* **Work to complete**
Report each line of the entries below that has the word "choose" in it.

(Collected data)
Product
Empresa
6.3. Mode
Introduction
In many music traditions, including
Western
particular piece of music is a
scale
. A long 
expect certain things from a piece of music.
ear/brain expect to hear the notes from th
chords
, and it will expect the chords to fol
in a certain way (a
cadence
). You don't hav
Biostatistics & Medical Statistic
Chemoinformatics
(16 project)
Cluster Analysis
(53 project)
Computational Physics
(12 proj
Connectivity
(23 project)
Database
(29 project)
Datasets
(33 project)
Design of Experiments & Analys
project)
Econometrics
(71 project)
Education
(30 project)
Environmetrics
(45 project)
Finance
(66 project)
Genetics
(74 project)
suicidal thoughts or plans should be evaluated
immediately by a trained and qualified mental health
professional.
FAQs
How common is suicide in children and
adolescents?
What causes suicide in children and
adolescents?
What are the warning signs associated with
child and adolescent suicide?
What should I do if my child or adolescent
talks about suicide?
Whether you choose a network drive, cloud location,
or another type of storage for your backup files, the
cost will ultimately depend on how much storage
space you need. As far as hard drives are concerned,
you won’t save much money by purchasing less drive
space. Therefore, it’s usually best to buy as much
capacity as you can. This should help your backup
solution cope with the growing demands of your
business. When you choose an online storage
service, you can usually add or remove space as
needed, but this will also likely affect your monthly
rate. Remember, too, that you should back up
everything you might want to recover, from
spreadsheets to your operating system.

---

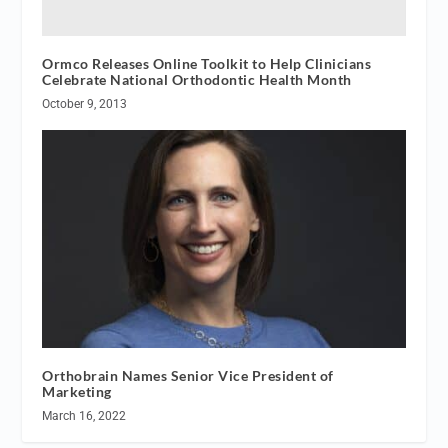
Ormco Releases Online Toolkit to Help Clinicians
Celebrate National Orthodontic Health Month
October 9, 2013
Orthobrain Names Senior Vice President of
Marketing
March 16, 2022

* **Solution for this task**
Whether you choose a network drive, cloud location,
business. When you choose an online storage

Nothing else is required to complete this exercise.